RL Notes (5): PPO • Xiaohei's Blog

Preface#

Note: this series is converted from my Mubu notes. If you prefer a more illustrated reading experience, you can read it in my Mubu space. Due to length constraints, the Chapter 12 Mubu notes are there. If you find any logical mistakes, please let me know in the comments—thank you!

Preface#

If REINFORCE feels like “it can learn but it’s very shaky,” PPO often feels like “finally this looks like an engineering algorithm.”
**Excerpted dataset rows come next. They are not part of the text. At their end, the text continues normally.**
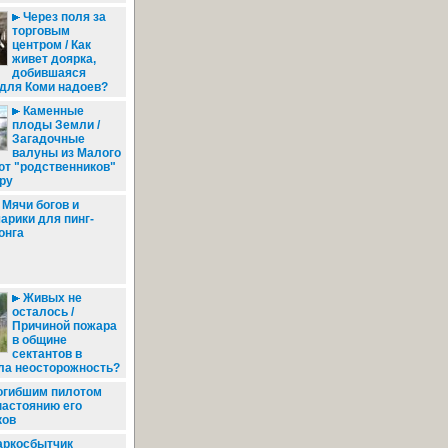
Через поля за
торговым
центром / Как
живет доярка,
добившаяся
для Коми надоев?
Каменные
плоды Земли /
Загадочные
валуны из Малого
ют "родственников"
ру
Мячи богов и
арики для пинг-
онга
Живых не
осталось /
Причиной пожара
в общине
сектантов в
ла неосторожность?
огибшим пилотом
настоянию его
ков
аркосбытчик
PPO addresses a very practical problem:

On-policy methods require very fresh data, but the cost is that sampling gets consumed like a bottomless pit; off-policy methods can reuse data and have high sample efficiency, but once updates push the policy too far away from the data distribution, training can easily collapse. PPO essentially balances these two needs: it wants to use data more thoroughly, but it doesn’t want the policy to take too large a step each update.

So the docs first introduce importance sampling, and then arrive at the key point of PPO: limit the gap between the new and old policies.
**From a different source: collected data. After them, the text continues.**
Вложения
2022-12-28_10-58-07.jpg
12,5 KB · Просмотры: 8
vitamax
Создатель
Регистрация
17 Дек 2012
Importance sampling: estimate a new policy from old data#

The docs say “use importance sampling to switch from same-policy to different-policy.” Intuitively:

data is collected by the old policy $\pi_{\theta'}$ ;
but we want to optimize the new policy $\pi_\theta$ ;
use a ratio to compensate for distribution mismatch:

r_t(\theta)=\frac{\pi_\theta(a_t|s_t)}{\pi_{\theta'}(a_t|s_t)}

The issue is: if the new and old policies differ too much, this ratio can explode or go to 0, making updates highly unstable.

PPO’s core: don’t update too aggressively#

The docs describe PPO’s goal: avoid $p_\theta(a|s)$ and $p_{\theta'}(a|s)$ being too different.
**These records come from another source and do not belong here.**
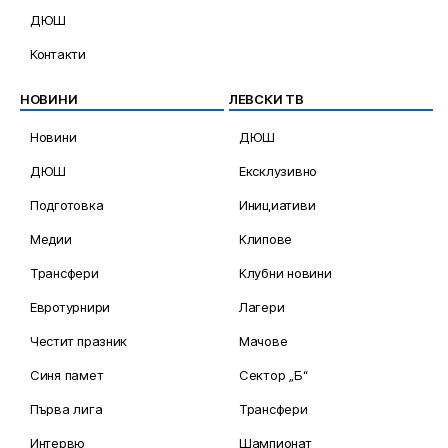
ДЮШ
Контакти
НОВИНИ
ЛЕВСКИ ТВ
Новини
ДЮШ
ДЮШ
Ексклузивно
Подготовка
Инициативи
Медии
Клипове
Трансфери
Клубни новини
Евротурнири
Лагери
Честит празник
Мачове
Синя памет
Сектор „Б“
Първа лига
Трансфери
Интервю
Шампионат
TRPO enforces a KL-divergence constraint (but is complex to implement); PPO puts the “constraint” into the objective function, making optimization look like ordinary gradient methods.

The most common PPO objective is the clipped objective (the docs don’t expand the full formula, but the idea is the same):

\mathcal{L}^{\text{CLIP}}(\theta) = \mathbb{E}\big[\min(r_t(\theta) A_t, \text{clip}(r_t(\theta), 1-\epsilon, 1+\epsilon) A_t)\big]

Here $A_t$ is the advantage (usually from a critic or GAE).

PPO practical points (I think more important than formulas)#

1) PPO is still on-policy#

The docs emphasize: even though importance sampling is used, PPO usually only uses data from the previous policy iteration. So the behavior policy and target policy are very close and can be treated as effectively the same policy.

This is a constraint you must follow when coding:

the sampling buffer cannot accumulate many iterations like DQN;
you can reuse at most K epochs (multi-epoch mini-batch optimization), but it’s still based on the same batch of rollouts.

2) Advantage estimation determines stability#

PPO itself is just an “update constraint”; what really determines the learning signal quality is $A_t$ .

Common engineering practice:

use a critic to estimate $V(s)$
use GAE( $\lambda$ ) to compute advantages

[Image placeholder: GAE computation flowchart (TD residual decayed accumulation)]

3) Two knobs people tune the most#

clip epsilon (e.g., 0.1 ~ 0.3)
entropy bonus coefficient (encourage exploration, avoid premature collapse)

Chapter summary: PPO’s contribution is “controllability”#

In my view, PPO’s most important contribution is not how “new” it is, but that it makes policy-gradient updates controllable:

you can constrain update magnitude via KL / clip;
you can reuse the same batch of data for multiple epochs to improve sample utilization;
it naturally fits the actor-critic architecture.

Next chapter we’ll return to the value-based camp: DQN. You’ll find it also does “stability engineering,” but with completely different tools: experience replay + target networks.